L'Association, soutenue notamment par Accenture (société de conseils en informatique), le ministère français des Affaires étrangères, Stéria, ECS, Veolia, Hewlett-Packard et Microsoft, qui ont financé les investissements et fourni volontaires, matériels et logiciels, s'adresse délibérément à de jeunes provinciaux défavorisés. L'enseignement leur est dispensé gratuitement, après une enquête permettant de s'assurer qu'ils n'ont pas de ressources.
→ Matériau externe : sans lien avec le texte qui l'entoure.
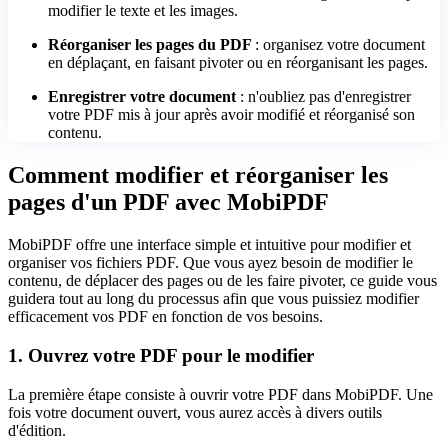
modifier le texte et les images.
Réorganiser les pages du PDF
: organisez votre document
en déplaçant, en faisant pivoter ou en réorganisant les pages.
Enregistrer votre document
: n'oubliez pas d'enregistrer
votre PDF mis à jour après avoir modifié et réorganisé son
contenu.
Comment modifier et réorganiser les
pages d'un PDF avec MobiPDF
MobiPDF offre une interface simple et intuitive pour modifier et
organiser vos fichiers PDF. Que vous ayez besoin de modifier le
contenu, de déplacer des pages ou de les faire pivoter, ce guide vous
guidera tout au long du processus afin que vous puissiez modifier
efficacement vos PDF en fonction de vos besoins.
1. Ouvrez votre PDF pour le modifier
La première étape consiste à ouvrir votre PDF dans MobiPDF. Une
fois votre document ouvert, vous aurez accès à divers outils
d'édition.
Ils sont totalement pris en charge et reçoivent en deux ans une formation très pratique de technicien informatique capable de gérer un petit réseau d'ordinateurs.
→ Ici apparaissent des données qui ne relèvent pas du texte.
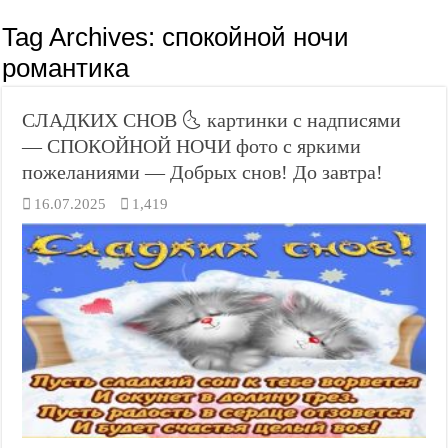
Tag Archives:
спокойной ночи
романтика
СЛАДКИХ СНОВ 🌜 картинки с надписями
— СПОКОЙНОЙ НОЧИ фото с яркими
пожеланиями — Добрых снов! До завтра!
16.07.2025
1,419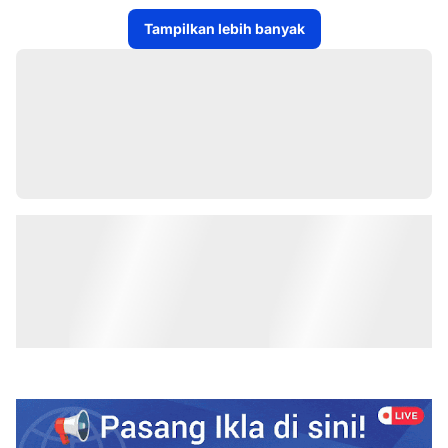
Tampilkan lebih banyak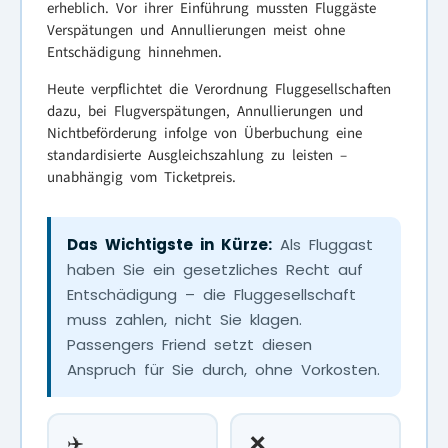
erheblich. Vor ihrer Einführung mussten Fluggäste
Verspätungen und Annullierungen meist ohne
Entschädigung hinnehmen.
Heute verpflichtet die Verordnung Fluggesellschaften
dazu, bei Flugverspätungen, Annullierungen und
Nichtbeförderung infolge von Überbuchung eine
standardisierte Ausgleichszahlung zu leisten –
unabhängig vom Ticketpreis.
Das Wichtigste in Kürze:
Als Fluggast
haben Sie ein gesetzliches Recht auf
Entschädigung – die Fluggesellschaft
muss zahlen, nicht Sie klagen.
Passengers Friend setzt diesen
Anspruch für Sie durch, ohne Vorkosten.
✈️
❌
La formation et la prise en charge sociale d’un jeune étudiant technicien en informatique coûtent environ 200 dollars par mois

Ils sont sélectionnés dans les régions réputées " pauvres ", au niveau du bac. " Nous recevons environ 1 500 candidatures pour 100 places offertes ", précise Alain Goyé. " Nous leur faisons d'abord subir un petit test écrit, ne dépassant pas un niveau troisième français, qui réduit le nombre à 400 environ. Après un entretien individuel, ils ne sont plus que 300. Se place alors l'enquête sociale pour déterminer les " vrais pauvres ", c'est-à-dire ceux qui n'auront réellement pas les moyens de poursuivre des études et arriver aux 100 places. " " Ce nombre est loin d'être négligeable, puisqu'on estime qu'il couvre environ 30 % des besoins du pays. "
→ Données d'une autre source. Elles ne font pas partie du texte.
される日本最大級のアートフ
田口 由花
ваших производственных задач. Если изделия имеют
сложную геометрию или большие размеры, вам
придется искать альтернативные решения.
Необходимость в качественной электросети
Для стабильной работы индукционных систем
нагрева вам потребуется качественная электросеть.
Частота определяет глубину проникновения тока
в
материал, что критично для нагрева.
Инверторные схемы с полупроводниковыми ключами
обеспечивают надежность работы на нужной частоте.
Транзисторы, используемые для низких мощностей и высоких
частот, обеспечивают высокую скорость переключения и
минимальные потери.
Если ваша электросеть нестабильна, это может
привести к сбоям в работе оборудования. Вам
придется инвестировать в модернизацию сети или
Un bon niveau de rémunération

" Au Cambodge, rappelle Hakara Tea, un petit métier de base permet de gagner environ 40 dollars par mois. Un professeur d'informatique débutant gagne 200 dollars. Nos élèves trouvent sans problème des débouchés rémunérés entre 150 et 250 dollars. C'est remarquable au niveau bac + 2. " " Au niveau des coûts, le budget de l'Association se monte à environ 500 000 dollars par an, dont 400 000 pour le fonctionnement de l'école proprement dite, soit en moyenne 200 dollars par mois pour former un jeune technicien, c'est-à-dire à peu près 4 800 dollars en deux ans, chiffre du même ordre que celui des études universitaires qui ne débouchent sur rien. " La première promotion, qui ne comptait que 20 étudiants, est sortie en octobre dernier. Aujourd'hui l'école réunit 153 étudiants et une trentaine de personnels, dont seulement cinq expatriés. Les autres ont été formés à la technique et à la vie de l'entreprise. Comment l'école est-elle perçue par les milieux officiels ? " Au début, on nous a regardés avec soupçon. Aujourd'hui, nous commençons à être considérés avec bienveillance. Nous avons demandé à ce que notre formation soit reconnue au niveau bac + 2. Il n'y a pas d'opposition de principe, mais il faut passer sous les fourches d'un Comité d'accréditation peu habitué à ce genre d'initiatives. "

Alain Goyé (85)

Ingénieur des Télécoms, Alain Goyé débute sa carrière comme professeur dans un camp de réfugiés cambodgiens en Thaïlande où il rencontre sa future épouse. Après le rapatriement des réfugiés en 1992 sous l'égide des Nations Unies, il se voue pendant quelques années à la coopération et à la réhabilitation de l'enseignement universitaire cambodgien (jusqu'alors dispensé en russe). De retour en France comme chercheur en traitement du signal, il reprend le chemin des projets humanitaires et de développement social, partageant son temps entre la France et le Cambodge.

Hakara Tea (95)

Né de parents cambodgiens ayant échappé au régime, ingénieur des Télécoms, ancien élève de Stanford, Hakara Tea débute comme ingénieur-conseil chez AT Kearney. En 2002, il s'engage comme bénévole à Phnom Penh pour aider les jeunes vivant sur la décharge à acquérir une formation professionnelle dans l'hôtellerie et le secrétariat. De retour en France après des missions humanitaires en Afghanistan, il fait la connaissance d'Alain Goyé et retourne au Cambodge en 2005 pour assurer le développement du Centre de formation. Il débute actuellement une étude de faisabilité d'implantations comparables aux Philippines et au Viêtnam.